**Raw data**

=== Begin Enclosure ===

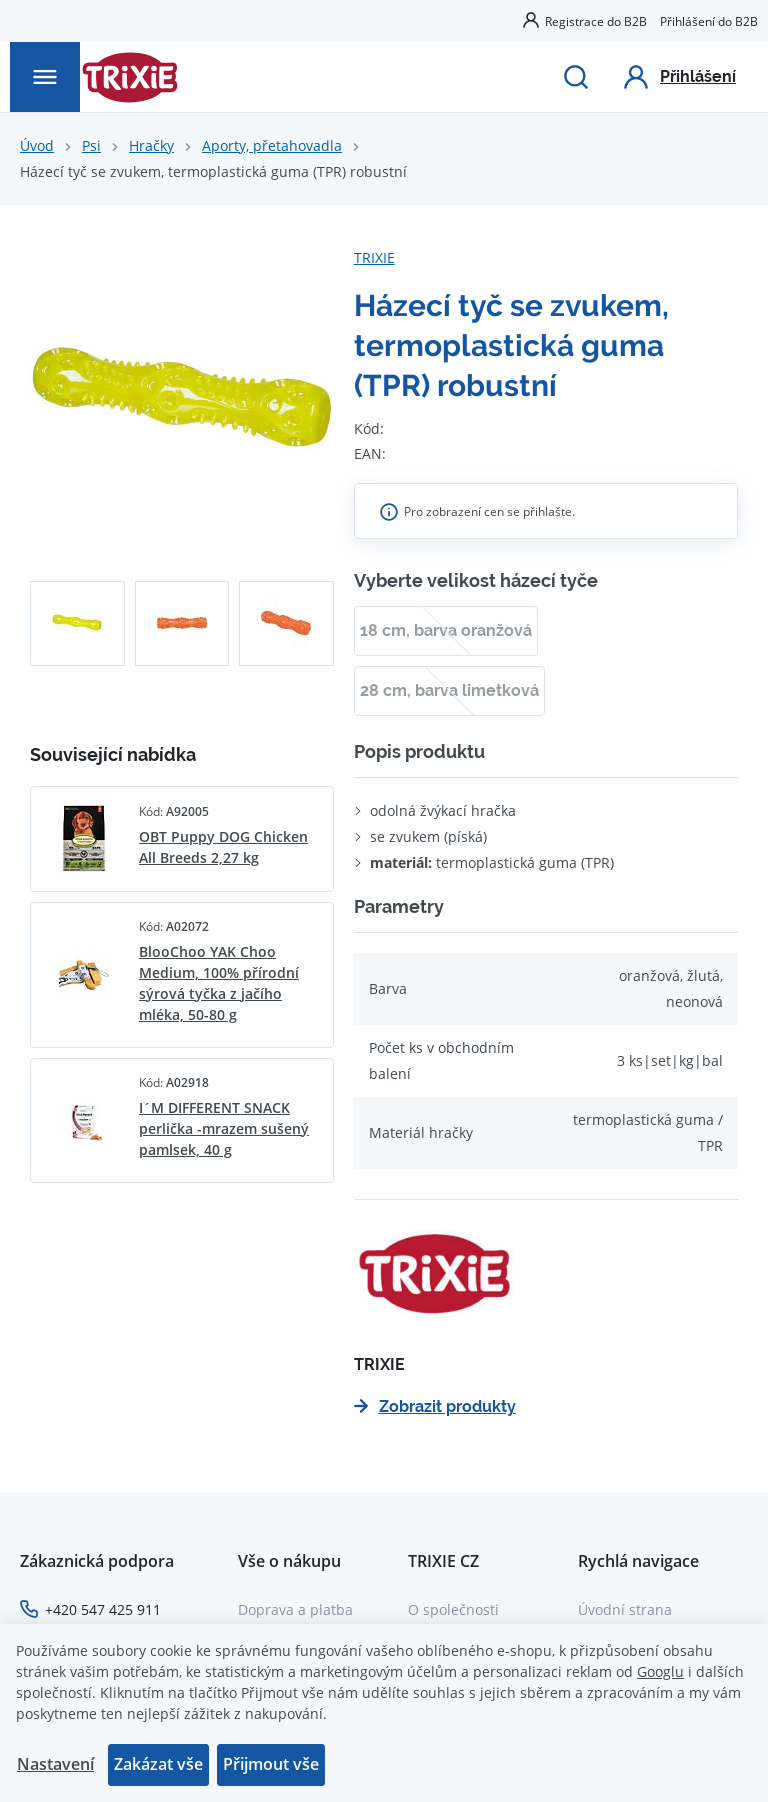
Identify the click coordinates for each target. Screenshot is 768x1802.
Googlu (660, 1671)
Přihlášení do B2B (709, 21)
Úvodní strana (625, 1609)
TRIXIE (374, 257)
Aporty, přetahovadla (272, 145)
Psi (91, 145)
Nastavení (55, 1764)
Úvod (37, 145)
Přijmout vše (271, 1764)
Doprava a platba (295, 1609)
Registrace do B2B (596, 21)
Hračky (151, 145)
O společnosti (453, 1609)
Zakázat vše (158, 1764)
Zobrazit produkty (435, 1406)
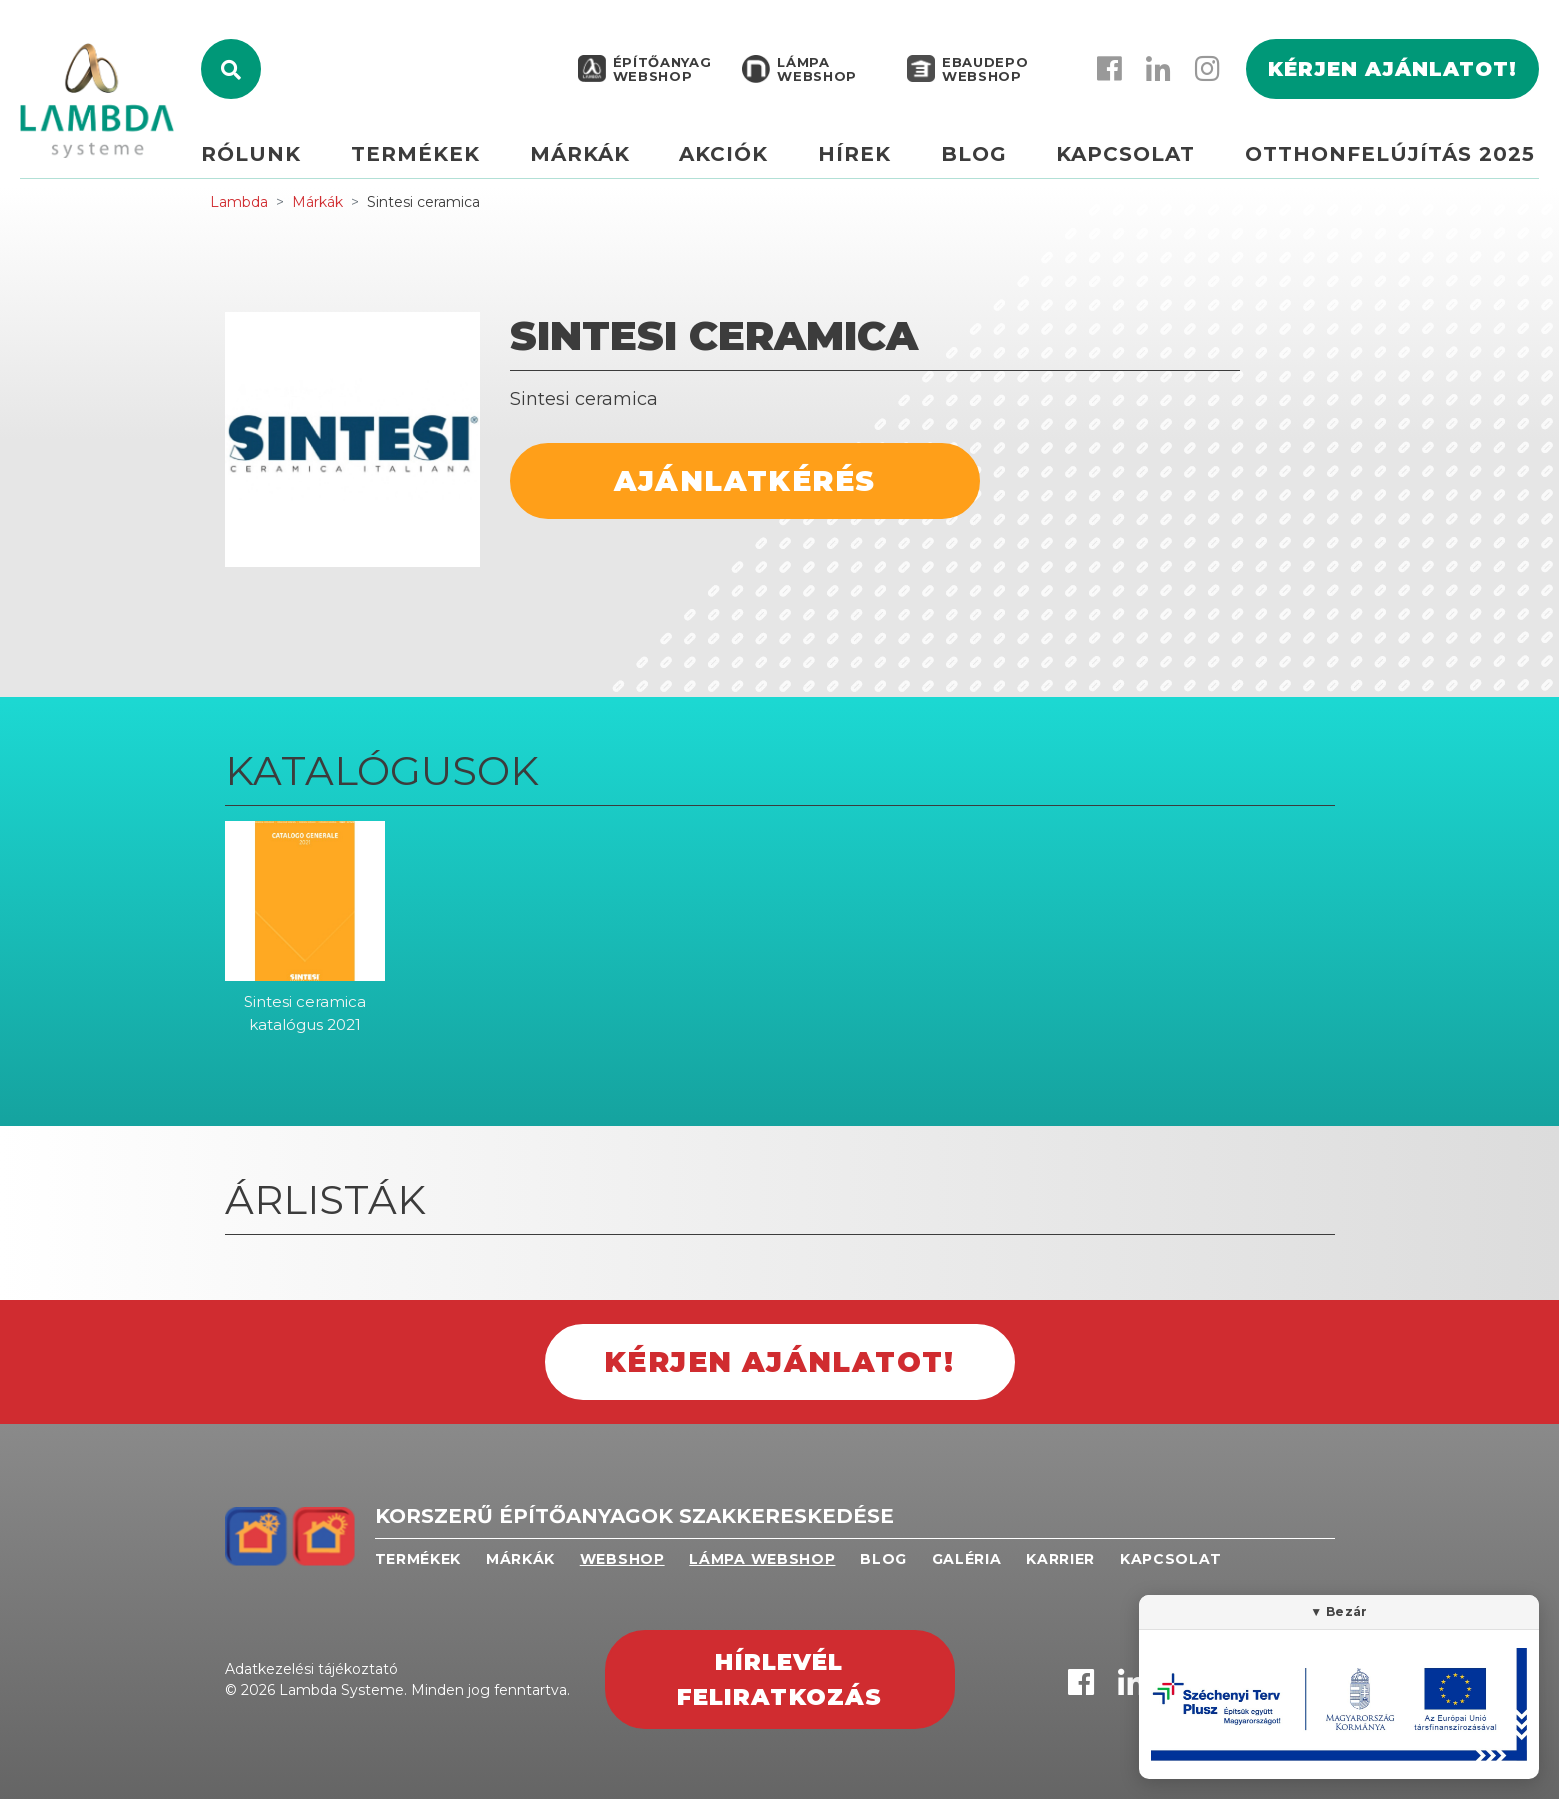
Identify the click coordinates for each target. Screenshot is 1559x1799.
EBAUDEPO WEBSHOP (983, 72)
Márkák (587, 157)
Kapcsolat (1127, 157)
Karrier (1060, 1559)
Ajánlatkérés (745, 481)
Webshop (622, 1559)
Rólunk (262, 157)
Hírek (858, 157)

=== End Enclosure ===

**Assigned task**
Begin with the line that contains "Psi (91, 145)" and copy every line through the end of the listing, exactly as written, both ends included. Pictures are not part of the copy.

**Expected output**
Psi (91, 145)
Nastavení (55, 1764)
Úvod (37, 145)
Přijmout vše (271, 1764)
Doprava a platba (295, 1609)
Registrace do B2B (596, 21)
Hračky (151, 145)
O společnosti (453, 1609)
Zakázat vše (158, 1764)
Zobrazit produkty (435, 1406)
Identify the click coordinates for each target. Screenshot is 1559x1799.
EBAUDEPO WEBSHOP (983, 72)
Márkák (587, 157)
Kapcsolat (1127, 157)
Karrier (1060, 1559)
Ajánlatkérés (745, 481)
Webshop (622, 1559)
Rólunk (262, 157)
Hírek (858, 157)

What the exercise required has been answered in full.